DATA SUPPLIED:

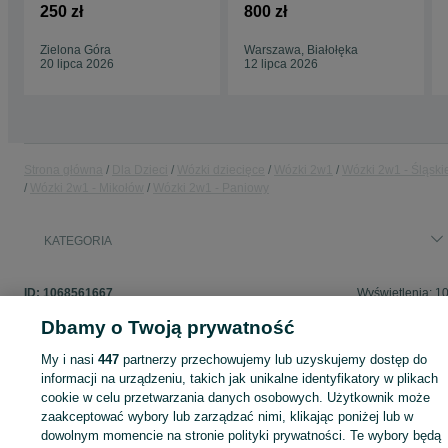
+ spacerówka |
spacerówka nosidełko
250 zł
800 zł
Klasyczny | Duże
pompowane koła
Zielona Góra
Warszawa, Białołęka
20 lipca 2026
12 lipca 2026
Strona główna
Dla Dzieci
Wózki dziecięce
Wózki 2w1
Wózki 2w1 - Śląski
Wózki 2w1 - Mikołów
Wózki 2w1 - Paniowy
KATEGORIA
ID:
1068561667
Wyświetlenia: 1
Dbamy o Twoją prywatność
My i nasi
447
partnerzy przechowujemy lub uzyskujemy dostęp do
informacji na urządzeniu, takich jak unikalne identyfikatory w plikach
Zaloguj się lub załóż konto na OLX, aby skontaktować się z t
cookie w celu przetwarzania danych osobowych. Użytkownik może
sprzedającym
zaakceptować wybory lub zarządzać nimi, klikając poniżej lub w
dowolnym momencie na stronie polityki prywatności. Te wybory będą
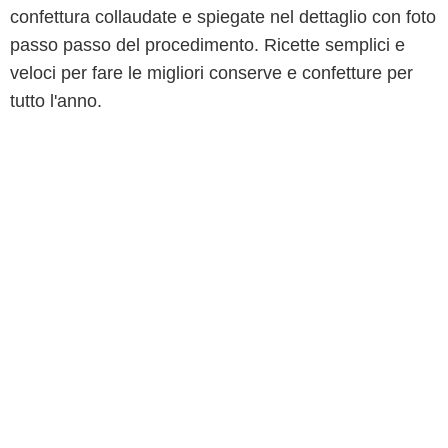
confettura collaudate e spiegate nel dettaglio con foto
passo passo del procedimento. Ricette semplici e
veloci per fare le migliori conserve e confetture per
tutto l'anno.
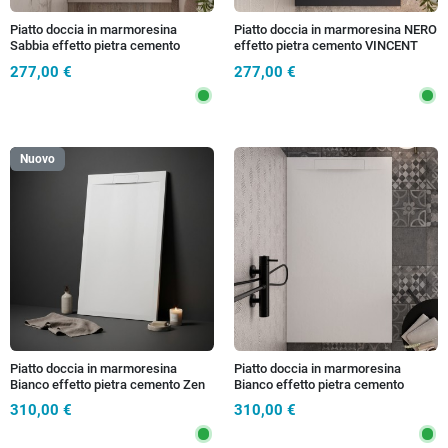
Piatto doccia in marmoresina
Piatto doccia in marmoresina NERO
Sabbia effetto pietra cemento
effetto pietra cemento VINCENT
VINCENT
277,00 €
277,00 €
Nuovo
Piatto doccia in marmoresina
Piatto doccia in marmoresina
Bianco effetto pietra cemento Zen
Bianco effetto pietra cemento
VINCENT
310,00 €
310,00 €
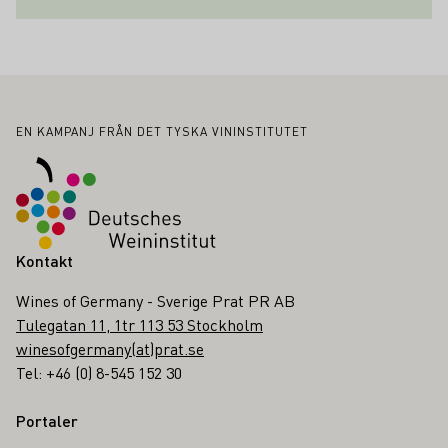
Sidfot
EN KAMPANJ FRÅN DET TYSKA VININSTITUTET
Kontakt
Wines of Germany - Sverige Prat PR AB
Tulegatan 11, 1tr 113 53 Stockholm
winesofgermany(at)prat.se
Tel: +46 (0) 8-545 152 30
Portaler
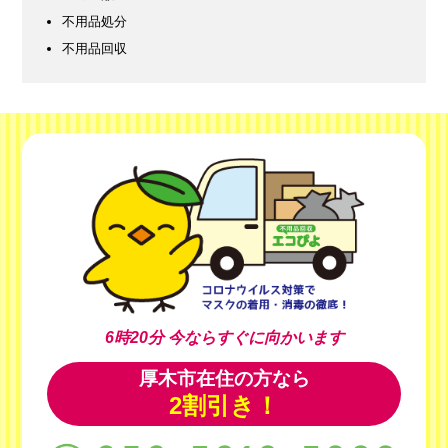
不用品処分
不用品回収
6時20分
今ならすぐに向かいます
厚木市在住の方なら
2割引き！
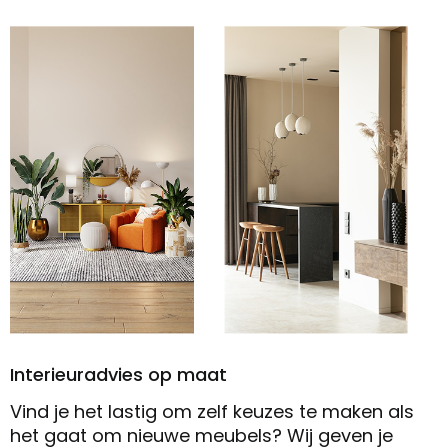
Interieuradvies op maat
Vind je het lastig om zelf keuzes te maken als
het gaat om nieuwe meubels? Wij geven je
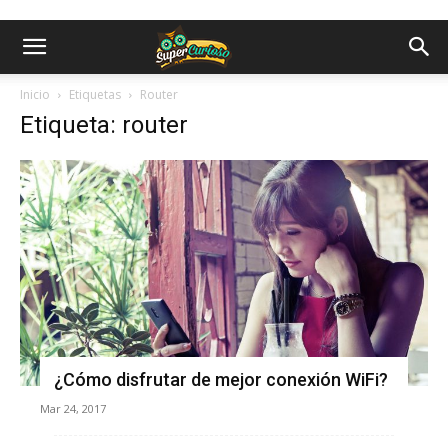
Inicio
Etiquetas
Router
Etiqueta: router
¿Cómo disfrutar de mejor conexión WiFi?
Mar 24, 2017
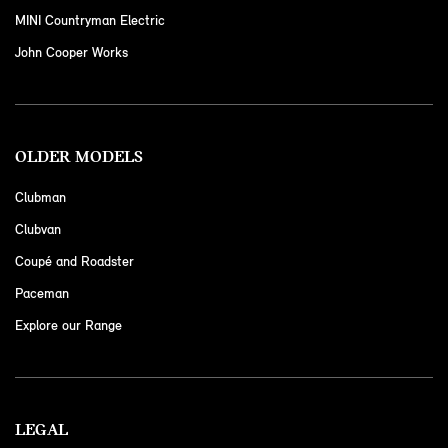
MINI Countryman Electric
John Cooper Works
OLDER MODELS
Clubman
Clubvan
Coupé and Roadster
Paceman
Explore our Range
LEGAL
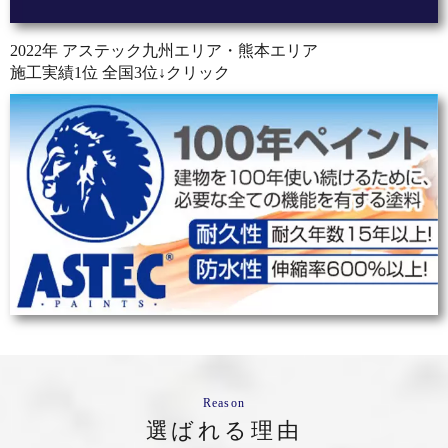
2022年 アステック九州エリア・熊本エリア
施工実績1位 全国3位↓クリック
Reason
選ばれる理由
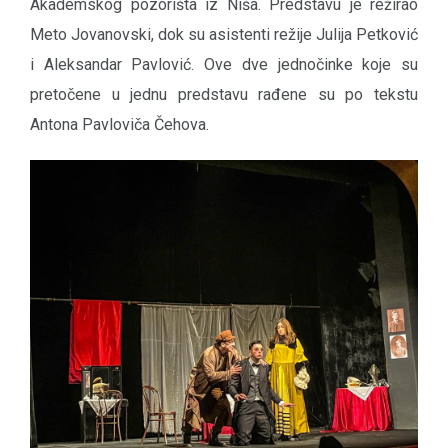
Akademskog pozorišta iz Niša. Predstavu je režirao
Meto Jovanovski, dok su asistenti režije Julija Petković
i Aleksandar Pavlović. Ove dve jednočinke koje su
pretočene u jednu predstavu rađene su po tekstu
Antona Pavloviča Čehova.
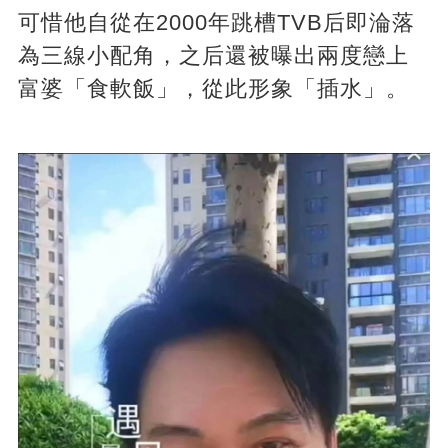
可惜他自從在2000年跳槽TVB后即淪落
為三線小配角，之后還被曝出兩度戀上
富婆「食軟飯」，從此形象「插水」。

TASK REQUIREMENTS:
All lines from the start of the entries through the one with "partnerzy przechowujemy lub" are to be output exactly; omit the pictures.

PROBLEM SOLUTION:
+ spacerówka |
spacerówka nosidełko
250 zł
800 zł
Klasyczny | Duże
pompowane koła
Zielona Góra
Warszawa, Białołęka
20 lipca 2026
12 lipca 2026
Strona główna
Dla Dzieci
Wózki dziecięce
Wózki 2w1
Wózki 2w1 - Śląski
Wózki 2w1 - Mikołów
Wózki 2w1 - Paniowy
KATEGORIA
ID:
1068561667
Wyświetlenia: 1
Dbamy o Twoją prywatność
My i nasi
447
partnerzy przechowujemy lub uzyskujemy dostęp do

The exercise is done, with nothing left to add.